While India has not made its reaction on the texts officially, it has already expressed its displeasure over the new negotiating texts to all the chairs of the World Trade Organisation (WTO), under the aegis of which the negotiations have been going for almost a decade.
"The texts are only a reflection of the progress made so far since the talks broke down. These are not negotiating texts. We will continue to negotiate on the basis of December 2008 drafts. The new texts have deviated from the development agenda, which is the core issue," a senior commerce department official said.
The new texts were issued in April on agriculture, non-agricultural market access (Nama), Nama sectorals, services and rules.
Sectorals have become one of the main hurdles amongst countries such as the US, EU members, Canada, India, China and Brazil. Sectoral negotiations relate to tariff cuts for an entire sector such as auto, gems and jewellery.
The US has been pressurising emerging countries like China, India and Brazil to participate in the sectoral negotiations.
However, developing countries have said participation in sectorals is voluntary and have so far not shown any interest to sign up for the talks in order to save their domestic industry.
However, during the informal meet of some of the key trade ministers on the sidelines of the Organisation for Economic Co-operation and Development (OECD) meet in Paris, Commerce and Industry Minister Anand Sharma pushed for fast-tracking a package deliverables for the least developed countries.

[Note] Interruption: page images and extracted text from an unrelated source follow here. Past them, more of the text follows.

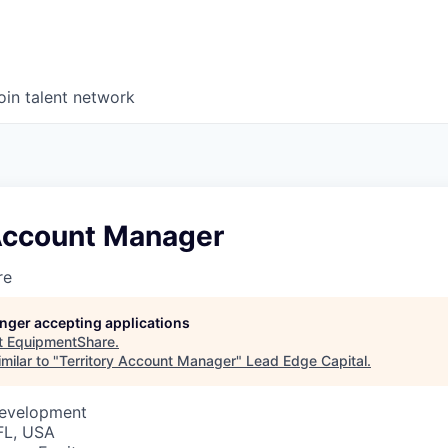
oin talent network
 Account Manager
re
longer accepting applications
t
EquipmentShare
.
milar to "
Territory Account Manager
"
Lead Edge Capital
.
Development
FL, USA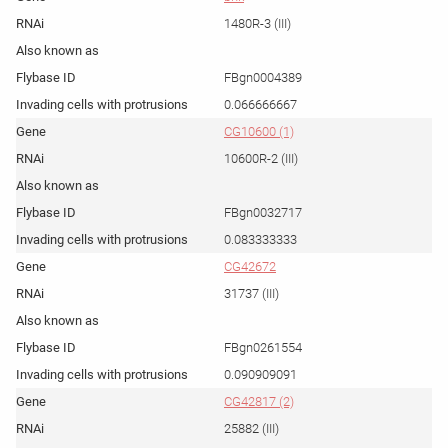
1480R-3 (III)
FBgn0004389
0.066666667
CG10600 (1)
10600R-2 (III)
FBgn0032717
0.083333333
CG42672
31737 (III)
FBgn0261554
0.090909091
CG42817 (2)
25882 (III)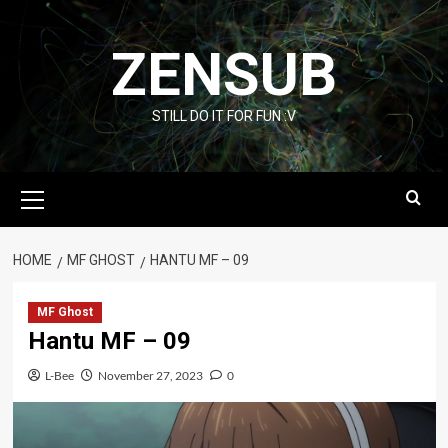
Skip
to
ZENSUB
content
STILL DO IT FOR FUN :V
Primary
Menu
HOME
MF GHOST
HANTU MF – 09
MF Ghost
Hantu MF – 09
L-Bee
November 27, 2023
0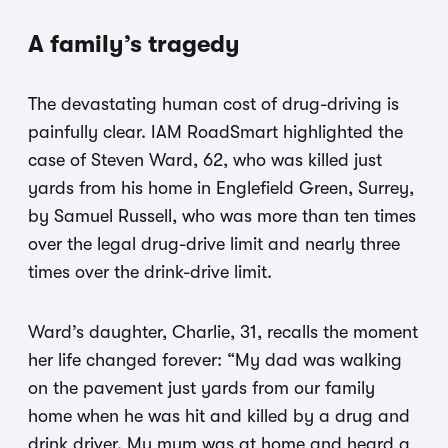
A family’s tragedy
The devastating human cost of drug-driving is
painfully clear. IAM RoadSmart highlighted the
case of Steven Ward, 62, who was killed just
yards from his home in Englefield Green, Surrey,
by Samuel Russell, who was more than ten times
over the legal drug-drive limit and nearly three
times over the drink-drive limit.
Ward’s daughter, Charlie, 31, recalls the moment
her life changed forever: “My dad was walking
on the pavement just yards from our family
home when he was hit and killed by a drug and
drink driver. My mum was at home and heard a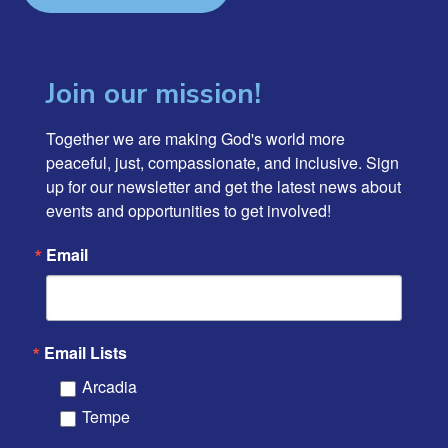
Join our mission!
Together we are making God's world more 
peaceful, just, compassionate, and inclusive. Sign 
up for our newsletter and get the latest news about 
events and opportunities to get involved!
Email
Email Lists
Arcadia
Tempe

"Sectoral initiatives were always intended to be a non-mandatory top-up to industrial goods liberalisation. After aggressive cuts by developing countries through the Swiss formula, it would be difficult to accept a mandatory top-up.
Developed countries must appreciate our sensitivities, our autonomous liberalisation, the development dimension and the impact on our local industries," Sharma had said last week.
According to WTO Director General Pascal Lamy, there still remain huge differences and gaps on market access for industrial products.
There are still fundamental cracks on the commitments made by the developed and developing countries to the cuts on industrial tariffs under the Swiss formula.
No deal could be reached without all the 153-member countries agreeing to significant reduction in industrial tariffs under a single undertaking, Lamy had said.